→ PROBLEM DESCRIPTION
Every line below that mentions the word "пути" should be copied out.

→ DATA FOR REVIEW
━━━━
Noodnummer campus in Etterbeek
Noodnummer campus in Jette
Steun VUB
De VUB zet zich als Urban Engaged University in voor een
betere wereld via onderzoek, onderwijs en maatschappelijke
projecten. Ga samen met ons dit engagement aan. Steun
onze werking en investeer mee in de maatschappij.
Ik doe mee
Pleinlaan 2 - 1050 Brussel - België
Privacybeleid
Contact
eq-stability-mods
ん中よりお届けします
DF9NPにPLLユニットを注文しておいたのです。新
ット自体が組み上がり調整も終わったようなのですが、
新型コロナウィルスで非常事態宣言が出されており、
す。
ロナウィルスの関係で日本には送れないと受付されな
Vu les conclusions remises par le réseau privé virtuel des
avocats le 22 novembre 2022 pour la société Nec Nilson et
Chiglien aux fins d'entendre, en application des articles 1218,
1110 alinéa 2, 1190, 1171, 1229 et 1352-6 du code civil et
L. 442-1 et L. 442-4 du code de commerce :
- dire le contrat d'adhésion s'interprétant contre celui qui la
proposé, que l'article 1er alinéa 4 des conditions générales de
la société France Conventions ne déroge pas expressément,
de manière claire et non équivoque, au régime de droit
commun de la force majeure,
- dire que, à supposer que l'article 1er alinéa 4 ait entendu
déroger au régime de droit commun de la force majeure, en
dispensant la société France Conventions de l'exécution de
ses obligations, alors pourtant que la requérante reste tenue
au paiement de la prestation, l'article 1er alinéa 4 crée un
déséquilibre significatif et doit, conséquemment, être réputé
━━━━
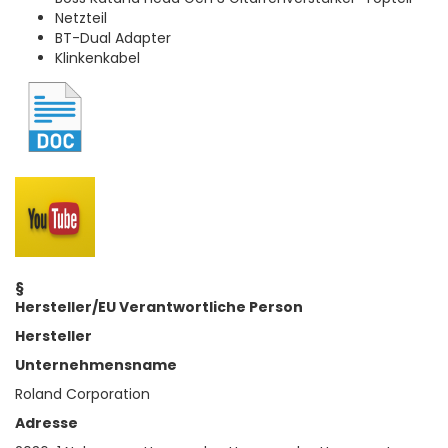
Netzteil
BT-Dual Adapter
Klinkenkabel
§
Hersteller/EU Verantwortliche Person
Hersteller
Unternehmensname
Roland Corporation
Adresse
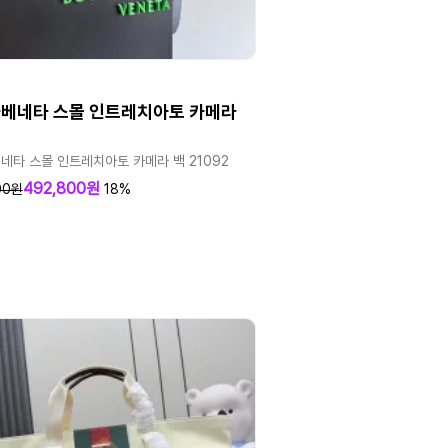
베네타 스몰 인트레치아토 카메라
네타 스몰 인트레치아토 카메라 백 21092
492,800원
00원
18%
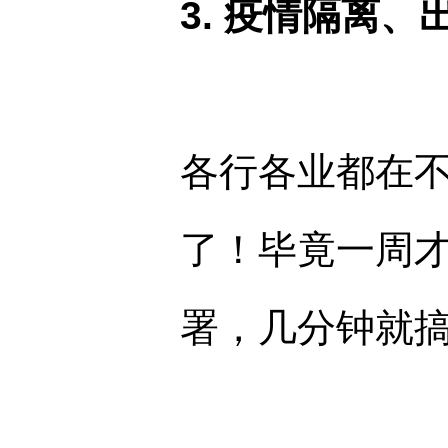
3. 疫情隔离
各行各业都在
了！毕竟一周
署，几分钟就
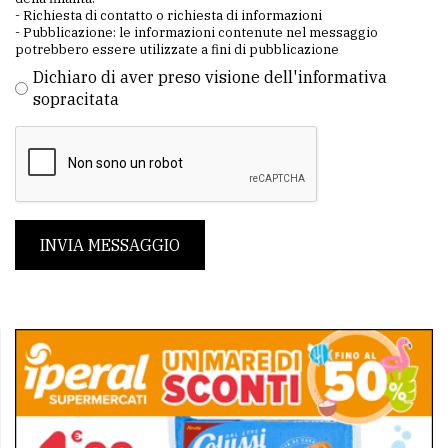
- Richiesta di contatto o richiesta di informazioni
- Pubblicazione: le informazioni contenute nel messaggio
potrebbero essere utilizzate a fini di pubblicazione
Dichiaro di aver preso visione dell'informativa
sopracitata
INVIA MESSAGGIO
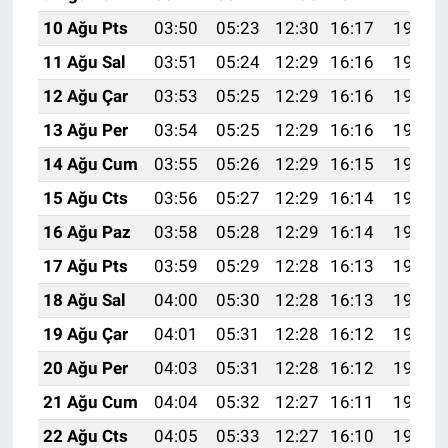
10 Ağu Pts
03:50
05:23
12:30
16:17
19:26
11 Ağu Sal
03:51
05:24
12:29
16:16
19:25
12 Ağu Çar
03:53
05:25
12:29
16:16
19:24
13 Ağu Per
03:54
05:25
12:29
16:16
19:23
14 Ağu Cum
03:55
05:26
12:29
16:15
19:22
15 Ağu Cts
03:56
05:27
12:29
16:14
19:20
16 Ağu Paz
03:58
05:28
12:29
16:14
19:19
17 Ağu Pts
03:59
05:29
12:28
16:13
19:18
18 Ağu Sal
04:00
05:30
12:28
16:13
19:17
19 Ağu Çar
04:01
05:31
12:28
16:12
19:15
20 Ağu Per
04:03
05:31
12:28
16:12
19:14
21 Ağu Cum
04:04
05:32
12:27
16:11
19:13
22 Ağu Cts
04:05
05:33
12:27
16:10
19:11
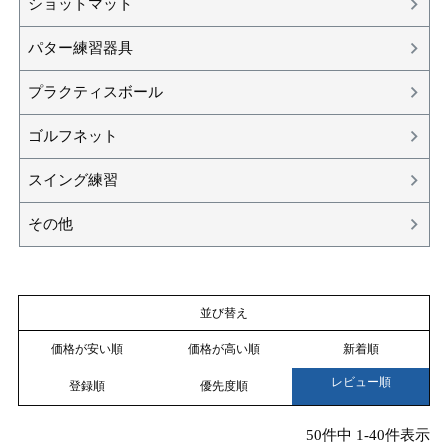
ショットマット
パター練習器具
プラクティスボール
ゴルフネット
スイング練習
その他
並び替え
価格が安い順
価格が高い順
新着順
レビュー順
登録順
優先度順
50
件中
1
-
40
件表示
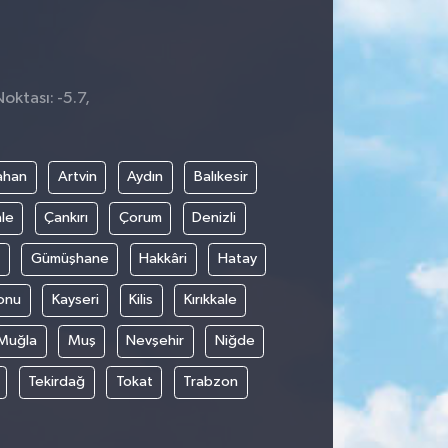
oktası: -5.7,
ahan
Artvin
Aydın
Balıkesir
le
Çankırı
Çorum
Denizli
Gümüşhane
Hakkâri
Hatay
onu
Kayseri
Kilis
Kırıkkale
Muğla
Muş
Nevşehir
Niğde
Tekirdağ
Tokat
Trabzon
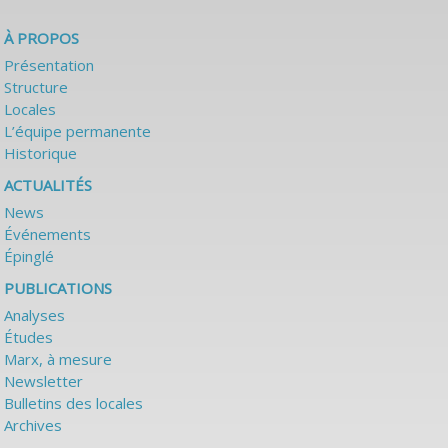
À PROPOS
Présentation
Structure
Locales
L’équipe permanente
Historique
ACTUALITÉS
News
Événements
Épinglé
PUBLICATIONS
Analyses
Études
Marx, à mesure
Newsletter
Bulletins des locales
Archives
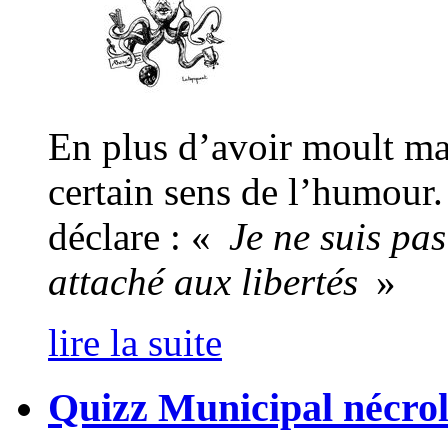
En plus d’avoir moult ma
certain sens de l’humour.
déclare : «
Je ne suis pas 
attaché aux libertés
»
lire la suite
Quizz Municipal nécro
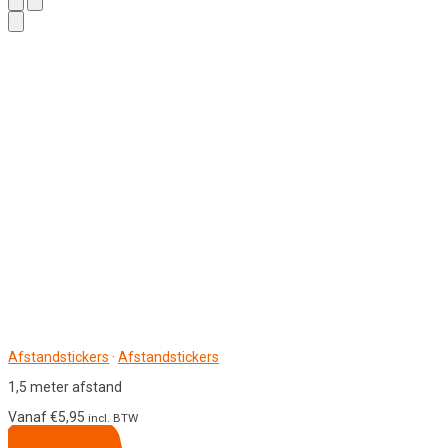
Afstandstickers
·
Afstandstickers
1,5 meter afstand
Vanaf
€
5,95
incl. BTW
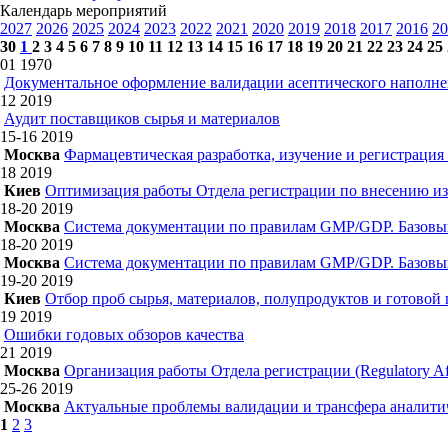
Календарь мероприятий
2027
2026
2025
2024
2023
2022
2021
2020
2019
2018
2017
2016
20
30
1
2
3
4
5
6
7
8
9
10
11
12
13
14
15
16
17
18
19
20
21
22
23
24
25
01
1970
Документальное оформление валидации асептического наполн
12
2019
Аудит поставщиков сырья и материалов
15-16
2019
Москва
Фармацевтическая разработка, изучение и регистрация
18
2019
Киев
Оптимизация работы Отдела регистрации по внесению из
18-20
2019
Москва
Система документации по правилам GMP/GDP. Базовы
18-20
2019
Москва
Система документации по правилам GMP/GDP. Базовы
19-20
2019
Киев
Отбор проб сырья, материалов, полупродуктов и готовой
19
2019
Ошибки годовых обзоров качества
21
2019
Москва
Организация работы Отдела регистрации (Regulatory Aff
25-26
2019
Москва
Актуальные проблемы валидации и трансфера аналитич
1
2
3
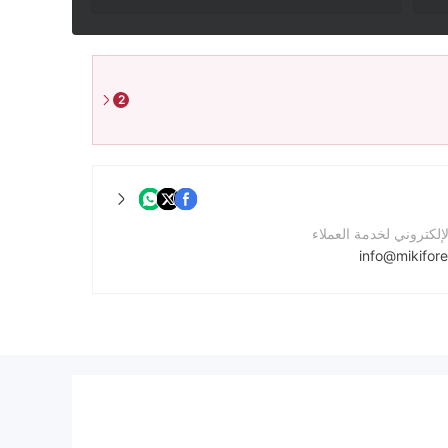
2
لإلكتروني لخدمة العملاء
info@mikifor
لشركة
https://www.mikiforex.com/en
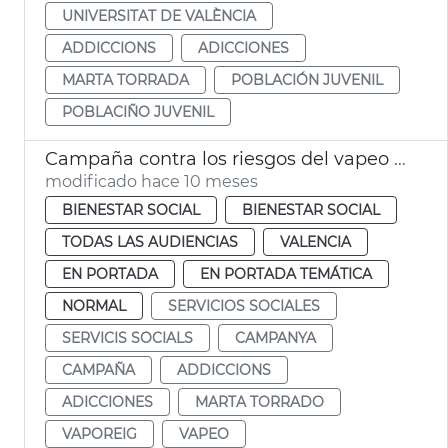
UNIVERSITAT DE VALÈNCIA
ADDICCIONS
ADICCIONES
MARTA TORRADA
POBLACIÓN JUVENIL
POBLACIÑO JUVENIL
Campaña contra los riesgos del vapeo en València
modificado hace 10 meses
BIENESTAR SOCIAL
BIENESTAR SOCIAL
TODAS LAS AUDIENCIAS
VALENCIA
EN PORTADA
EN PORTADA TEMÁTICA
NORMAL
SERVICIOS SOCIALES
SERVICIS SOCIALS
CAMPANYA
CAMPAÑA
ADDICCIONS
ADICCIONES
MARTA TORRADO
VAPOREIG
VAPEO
━━━━
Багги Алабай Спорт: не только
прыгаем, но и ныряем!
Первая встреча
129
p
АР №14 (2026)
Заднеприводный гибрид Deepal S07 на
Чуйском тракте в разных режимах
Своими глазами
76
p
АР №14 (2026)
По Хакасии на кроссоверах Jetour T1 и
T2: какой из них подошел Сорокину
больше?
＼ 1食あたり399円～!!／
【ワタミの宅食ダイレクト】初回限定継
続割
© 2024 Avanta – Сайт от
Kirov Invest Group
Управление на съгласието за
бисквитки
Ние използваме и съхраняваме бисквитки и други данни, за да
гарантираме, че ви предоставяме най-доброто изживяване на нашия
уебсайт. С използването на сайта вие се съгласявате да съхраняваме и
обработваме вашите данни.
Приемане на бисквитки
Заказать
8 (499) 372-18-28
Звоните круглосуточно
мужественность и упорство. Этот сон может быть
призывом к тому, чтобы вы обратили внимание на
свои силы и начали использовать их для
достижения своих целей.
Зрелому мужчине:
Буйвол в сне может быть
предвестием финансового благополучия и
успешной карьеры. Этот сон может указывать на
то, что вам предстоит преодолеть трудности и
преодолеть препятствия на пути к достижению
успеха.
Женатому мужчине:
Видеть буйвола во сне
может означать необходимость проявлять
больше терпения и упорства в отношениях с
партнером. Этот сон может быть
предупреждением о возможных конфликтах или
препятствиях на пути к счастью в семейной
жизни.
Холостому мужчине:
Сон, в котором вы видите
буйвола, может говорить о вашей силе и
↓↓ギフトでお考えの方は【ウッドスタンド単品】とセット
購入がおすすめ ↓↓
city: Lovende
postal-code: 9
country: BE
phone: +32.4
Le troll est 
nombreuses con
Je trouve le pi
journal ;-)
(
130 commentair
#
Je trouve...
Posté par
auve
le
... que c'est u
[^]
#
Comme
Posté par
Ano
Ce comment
━━━━
→ WRITTEN RESPONSE
преодолеть препятствия на пути к достижению
препятствиях на пути к счастью в семейной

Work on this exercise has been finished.